As at 2Q2020, the EPF had 49.2% (1Q: 54%) of its assets in fixed income instruments, 38.2% (1Q: 36%) in equities, 7.2% (1Q: 4%) in money market instruments and 5.4% (1Q: 6%) in real estate and infrastructure.

Equities contributed 54% or RM8.11 billion of total gross investment income in 2Q, compared with 52% or RM6.32 billion in 1Q. Fixed income instruments contributed RM6.17 billion or 41% of gross investment income in 2Q, compared with RM4.87 billion or 40% in 1Q. Money market instruments and real estate and infrastructure contributed 2% and 3% of gross investment income respectively in 2Q, down from 4% each in 1Q.

On the remaining half of 2020, Alizakri said the EPF is maintaining a cautious stance: “Even though more countries are easing their quarantine restrictions and markets are reopening for business, the vaccine for Covid-19 still remains a promise that will not be fulfilled in the immediate future. We already have Australia’s Victoria state going back into lockdown in early July and New Zealand and Hong Kong relooking at their control measures.”

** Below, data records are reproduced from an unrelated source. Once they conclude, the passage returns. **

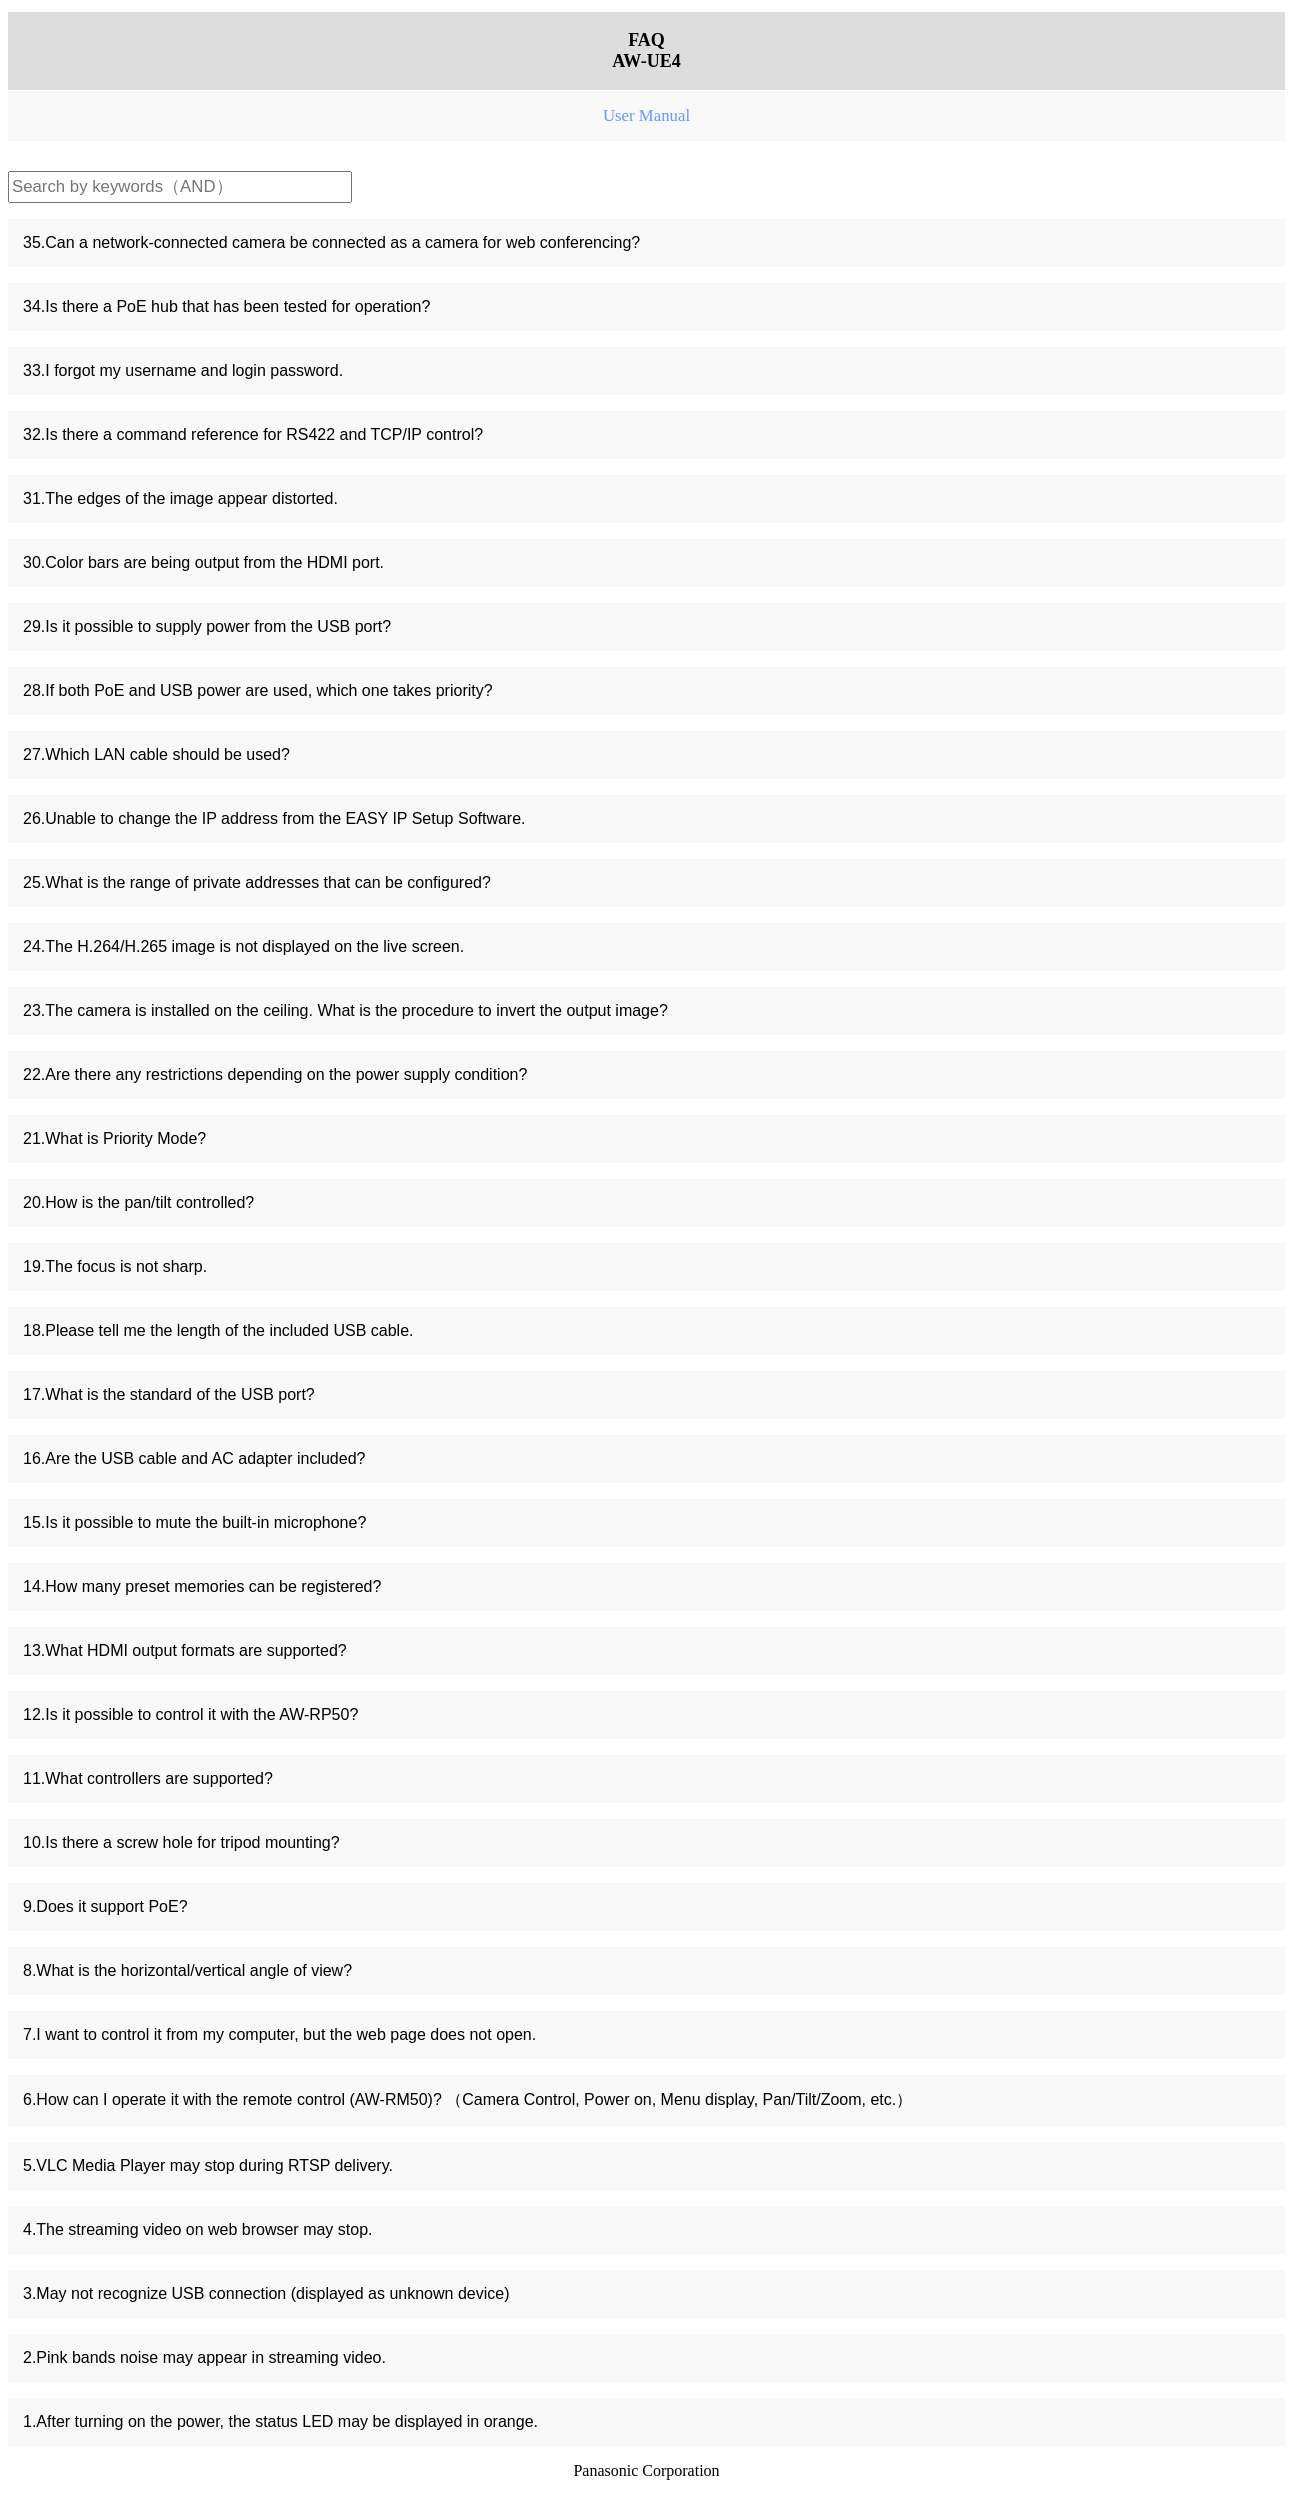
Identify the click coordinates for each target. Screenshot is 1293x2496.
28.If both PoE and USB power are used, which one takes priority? (258, 690)
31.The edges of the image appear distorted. (180, 498)
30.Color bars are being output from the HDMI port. (203, 562)
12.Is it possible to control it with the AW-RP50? (190, 1714)
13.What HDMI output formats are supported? (185, 1650)
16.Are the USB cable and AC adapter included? (194, 1458)
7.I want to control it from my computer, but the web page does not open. (279, 2034)
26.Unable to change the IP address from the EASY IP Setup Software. (274, 818)
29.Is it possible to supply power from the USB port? (207, 626)
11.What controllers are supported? (148, 1778)
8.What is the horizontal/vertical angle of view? (187, 1970)
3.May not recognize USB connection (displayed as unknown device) (266, 2293)
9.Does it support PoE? (105, 1906)
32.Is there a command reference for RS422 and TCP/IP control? (253, 434)
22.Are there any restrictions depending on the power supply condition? (275, 1074)
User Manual (646, 115)
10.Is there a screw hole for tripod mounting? (181, 1842)
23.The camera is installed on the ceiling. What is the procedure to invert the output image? (345, 1010)
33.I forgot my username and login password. (183, 370)
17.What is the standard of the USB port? (169, 1394)
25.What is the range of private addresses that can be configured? (257, 882)
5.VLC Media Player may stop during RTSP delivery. (208, 2165)
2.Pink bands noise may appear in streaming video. (204, 2357)
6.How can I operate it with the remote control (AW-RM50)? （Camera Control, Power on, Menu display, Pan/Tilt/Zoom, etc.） (467, 2099)
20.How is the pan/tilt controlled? (138, 1202)
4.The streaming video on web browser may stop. (198, 2229)
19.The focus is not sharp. (115, 1266)
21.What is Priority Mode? (114, 1138)
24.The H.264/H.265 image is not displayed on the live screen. (243, 946)
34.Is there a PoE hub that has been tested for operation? (226, 306)
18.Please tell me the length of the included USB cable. (218, 1330)
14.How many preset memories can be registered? (202, 1586)
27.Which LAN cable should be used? (156, 754)
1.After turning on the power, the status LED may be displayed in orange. (280, 2421)
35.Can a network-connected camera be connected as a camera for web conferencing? (331, 242)
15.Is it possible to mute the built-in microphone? (194, 1522)
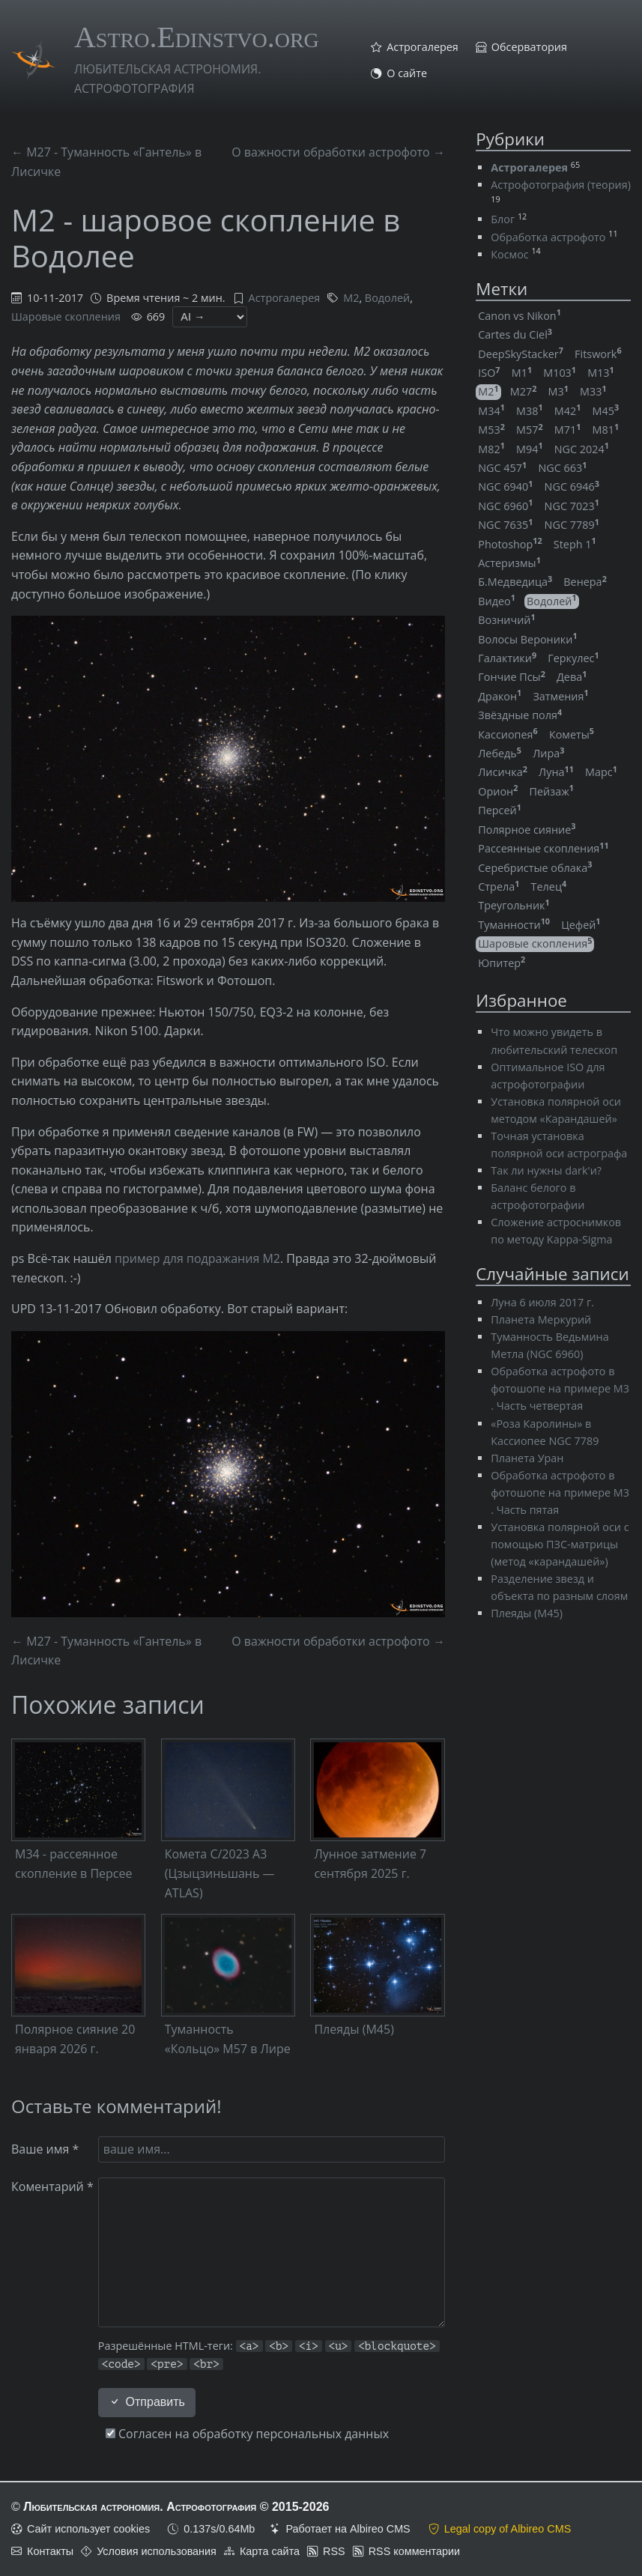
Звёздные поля (520, 715)
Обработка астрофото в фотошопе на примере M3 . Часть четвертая (560, 1388)
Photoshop (510, 544)
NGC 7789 (572, 525)
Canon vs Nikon (519, 316)
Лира (548, 753)
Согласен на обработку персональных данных (247, 2433)
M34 (491, 411)
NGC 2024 (581, 449)
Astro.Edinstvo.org (196, 37)
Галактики (507, 658)
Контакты (50, 2551)
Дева (572, 677)
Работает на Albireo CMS (347, 2529)
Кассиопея (508, 734)
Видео (496, 601)
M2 (351, 298)
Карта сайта (270, 2551)
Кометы (571, 734)
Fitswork (598, 354)
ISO (489, 373)
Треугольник (513, 905)
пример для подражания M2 (197, 1258)
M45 (606, 411)
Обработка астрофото (548, 237)
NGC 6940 (505, 486)
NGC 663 (562, 468)
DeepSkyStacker (520, 354)
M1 (522, 373)
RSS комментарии (414, 2551)
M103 (559, 373)
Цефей (580, 925)
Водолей (387, 298)
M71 (567, 429)
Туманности (514, 925)
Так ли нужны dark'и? (546, 1170)
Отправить (147, 2401)
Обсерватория (529, 47)
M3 (558, 391)
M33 (593, 391)
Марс (601, 772)
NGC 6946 (572, 486)
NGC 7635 (505, 525)
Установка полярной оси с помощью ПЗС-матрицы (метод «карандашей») (560, 1544)
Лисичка (502, 772)
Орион (498, 791)
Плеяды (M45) (353, 2029)
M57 (529, 429)
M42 (567, 411)
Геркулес (573, 658)
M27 (523, 391)
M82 (491, 449)
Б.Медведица (515, 582)
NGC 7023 (572, 506)
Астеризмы (509, 563)
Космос (509, 254)
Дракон (499, 696)
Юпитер (501, 963)
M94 (529, 449)
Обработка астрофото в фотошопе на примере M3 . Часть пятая (560, 1492)
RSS (334, 2551)
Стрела (498, 886)
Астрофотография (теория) (561, 185)
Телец (549, 886)
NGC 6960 (505, 506)
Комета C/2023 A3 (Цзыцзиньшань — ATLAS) (220, 1873)
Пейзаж (552, 791)
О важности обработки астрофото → (338, 152)
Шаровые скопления (66, 316)
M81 (606, 429)
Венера (585, 582)
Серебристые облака (535, 868)
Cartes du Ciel (515, 334)
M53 (491, 429)
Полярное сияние (526, 829)
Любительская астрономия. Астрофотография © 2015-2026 (176, 2506)
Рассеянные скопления (543, 848)
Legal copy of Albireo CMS (508, 2529)
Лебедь (499, 753)
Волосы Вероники (527, 639)
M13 (600, 373)
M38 (529, 411)
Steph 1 (575, 544)
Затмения (560, 696)
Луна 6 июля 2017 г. (542, 1302)
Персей (499, 810)
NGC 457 (502, 468)
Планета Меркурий (541, 1319)
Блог (503, 219)
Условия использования (156, 2551)
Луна (556, 772)
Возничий (506, 620)
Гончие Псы (511, 677)
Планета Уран (527, 1458)
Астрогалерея (422, 47)
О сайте (407, 73)
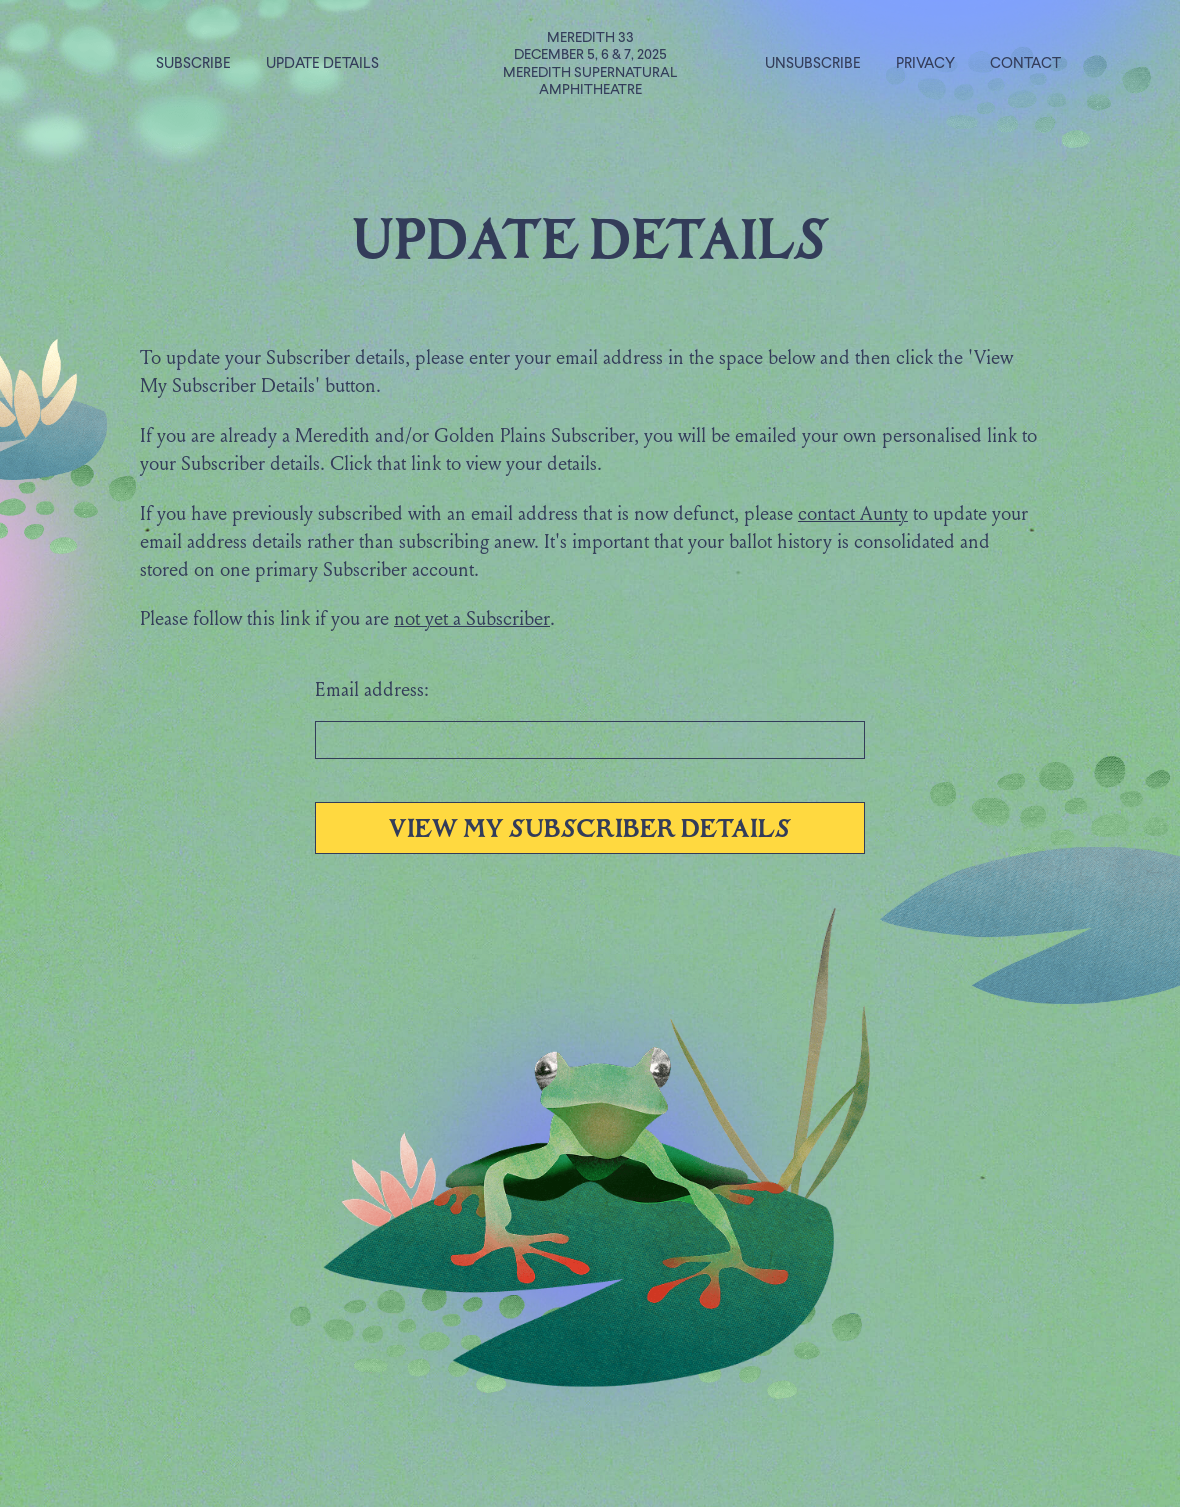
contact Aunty (853, 515)
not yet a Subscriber (472, 620)
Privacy (925, 64)
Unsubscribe (813, 64)
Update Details (322, 64)
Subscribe (193, 64)
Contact (1025, 64)
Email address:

“In light of the unprecedented situation, we believe that we have managed to deliver a satisfactory performance, balancing the pressing liquidity needs of our members against the long-term responsibility of ensuring financial adequacy at retirement and sustainable returns on investment. Moving forward, it will be even more crucial for the EPF to continue investing in fundamentally strong assets, especially those companies that have shown an ability to pivot in adapting to the new norm,” he said in the statement, adding that the adoption of environmental, social and governance (ESG) criteria as a core part of its investment decision-making process will be accelerated with “increasing uncertainties and volatilities becoming a norm”. Strong ESG practices, he reckons, “will enable economies, industries and companies to be more adaptable and resilient in times of crisis”.